WORK ITEM
Every line of the entries with the word "design" in it should be shown.

[Start of section]

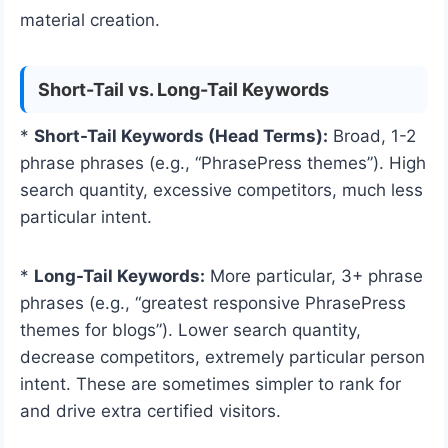
material creation.
Short-Tail vs. Long-Tail Keywords
*
Short-Tail Keywords (Head Terms):
Broad, 1-2
phrase phrases (e.g., “PhrasePress themes”). High
search quantity, excessive competitors, much less
particular intent.
*
Long-Tail Keywords:
More particular, 3+ phrase
phrases (e.g., “greatest responsive PhrasePress
themes for blogs”). Lower search quantity,
decrease competitors, extremely particular person
intent. These are sometimes simpler to rank for
and drive extra certified visitors.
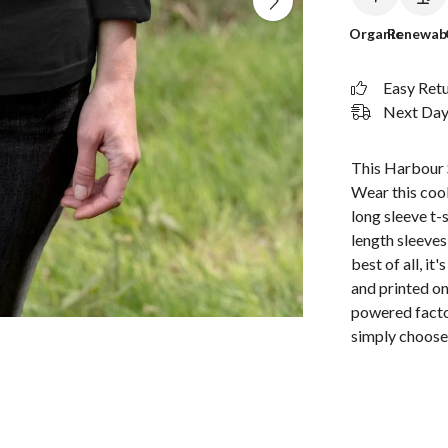
Organic
Renewab
Easy Ret
Next Day 
This Harbour S
Wear this cool
long sleeve t-s
length sleeves
best of all, i
and printed o
powered factor
simply choose 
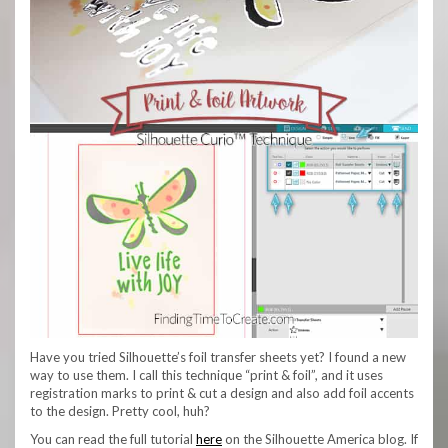
Have you tried Silhouette’s foil transfer sheets yet? I found a new
way to use them. I call this technique “print & foil”, and it uses
registration marks to print & cut a design and also add foil accents
to the design. Pretty cool, huh?
You can read the full tutorial
here
on the Silhouette America blog. If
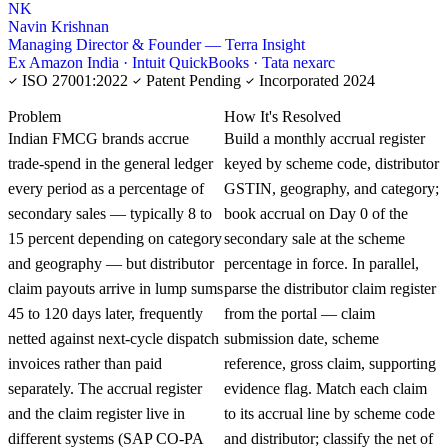
NK
Navin Krishnan
Managing Director & Founder — Terra Insight
Ex Amazon India · Intuit QuickBooks · Tata nexarc
ISO 27001:2022
Patent Pending
Incorporated 2024
KNOWLEDGE CARD
Problem
How It's Resolved
Indian FMCG brands accrue
Build a monthly accrual register
trade-spend in the general ledger
keyed by scheme code, distributor
every period as a percentage of
GSTIN, geography, and category;
secondary sales — typically 8 to
book accrual on Day 0 of the
15 percent depending on category
secondary sale at the scheme
and geography — but distributor
percentage in force. In parallel,
claim payouts arrive in lump sums
parse the distributor claim register
45 to 120 days later, frequently
from the portal — claim
netted against next-cycle dispatch
submission date, scheme
invoices rather than paid
reference, gross claim, supporting
separately. The accrual register
evidence flag. Match each claim
and the claim register live in
to its accrual line by scheme code
different systems (SAP CO-PA
and distributor; classify the net of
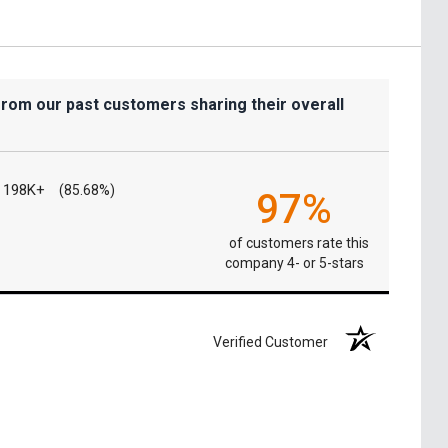
from our past customers sharing their overall
198K+
(85.68%)
97%
of customers rate this
company 4- or 5-stars
Verified Customer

[End of section]

SOLUTION TO THE EXERCISE
registration marks to print & cut a design and also add foil accents
to the design. Pretty cool, huh?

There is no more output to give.